ORIE Special Seminar: Holly Wiberg '16 (MIT) - Data-Driven Healthcare via Constraint Learning and Analytics
Frank H. T. Rhodes Hall 253
The proliferation of digitally-available medical data has enabled a new paradigm of decision-making in medicine. Machine learning allows us to glean large-scale insights directly from data, systematizing the heuristic risk assessment process that physicians use on a local scale. Optimization similarly adds rigor to decision-making, providing a quantitative framework for optimizing decisions under certain constraints. The rise in data, coupled with methodological and computational advancements in these fields, presents both opportunities and novel challenges. In this talk, we harness the power of machine learning and optimization to learn from data and drive better decisions. In the first part of the talk, we introduce a constraint learning framework that embeds trained machine learning models directly into mixed-integer optimization formulations and highlights an application in chemotherapy regimen design. The second part of the talk demonstrates the use of analytics to address the COVID-19 pandemic, specifically for clinical risk assessment and resource allocation. We develop methods and applied models to bridge the gap between research and clinical practice, with interpretability and practicality as guiding principles.

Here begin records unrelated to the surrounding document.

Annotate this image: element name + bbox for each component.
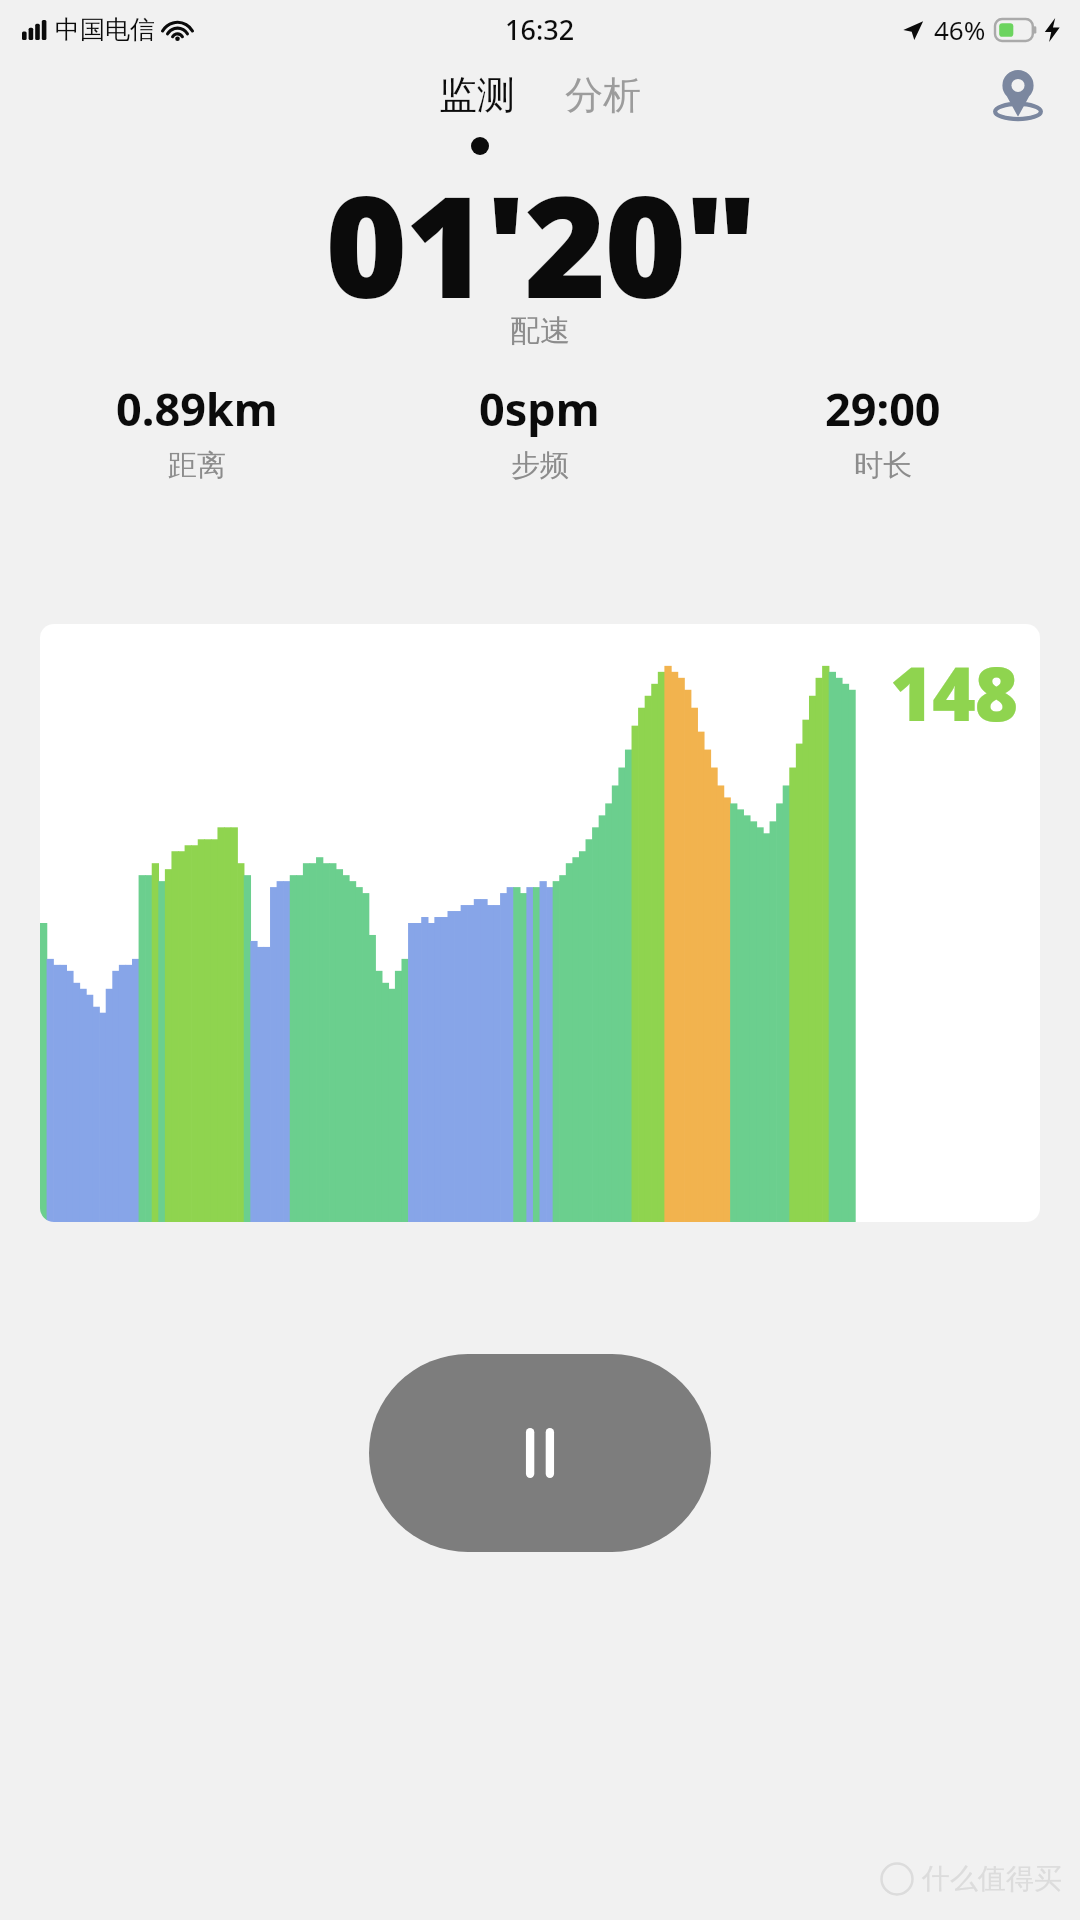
staticText: 步频 [511, 447, 569, 484]
staticText: 中国电信 [55, 14, 155, 45]
button[interactable]: Pause [369, 1354, 711, 1552]
button[interactable]: Map location [982, 59, 1054, 131]
button[interactable]: 0spm [368, 378, 711, 484]
staticText: 配速 [510, 312, 570, 350]
button[interactable]: 监测 [429, 65, 525, 125]
staticText: 0spm [479, 378, 600, 439]
staticText: 148 [890, 642, 1018, 743]
staticText: 46% [934, 12, 986, 47]
button[interactable]: 0.89km [26, 378, 368, 484]
staticText: 0.89km [116, 378, 278, 439]
staticText: 什么值得买 [922, 1861, 1062, 1896]
staticText: 距离 [168, 447, 226, 484]
staticText: 分析 [565, 71, 641, 119]
staticText: 01'20" [325, 148, 756, 308]
button[interactable]: 分析 [555, 65, 651, 125]
staticText: 监测 [439, 71, 515, 119]
staticText: 29:00 [825, 378, 941, 439]
staticText: 时长 [854, 447, 912, 484]
staticText: 16:32 [505, 11, 575, 48]
button[interactable]: 29:00 [711, 378, 1054, 484]
button[interactable]: 148 [40, 624, 1040, 1222]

Holly Wiberg ‘16 is a fifth-year Ph.D. student at MIT's Operations Research Center advised by Dimitris Bertsimas. Her research leverages optimization and machine learning to improve healthcare in both clinical and operational settings. She has developed novel approaches to enable data-driven decision-making, including prescriptive frameworks and interpretable methods. In parallel, she has collaborated extensively with medical organizations from both the U.S. and Europe on projects spanning oncology, pediatric trauma, and COVID-19. Her work with the MIT COVID Analytics team was awarded the Pierskalla Award for best healthcare paper (INFORMS 2020). Prior to MIT, Holly was a data scientist at athenahealth. She received her B.S. in operations research and engineering from Cornell University in 2016. Her work is supported by an NSF Graduate Research Fellowship.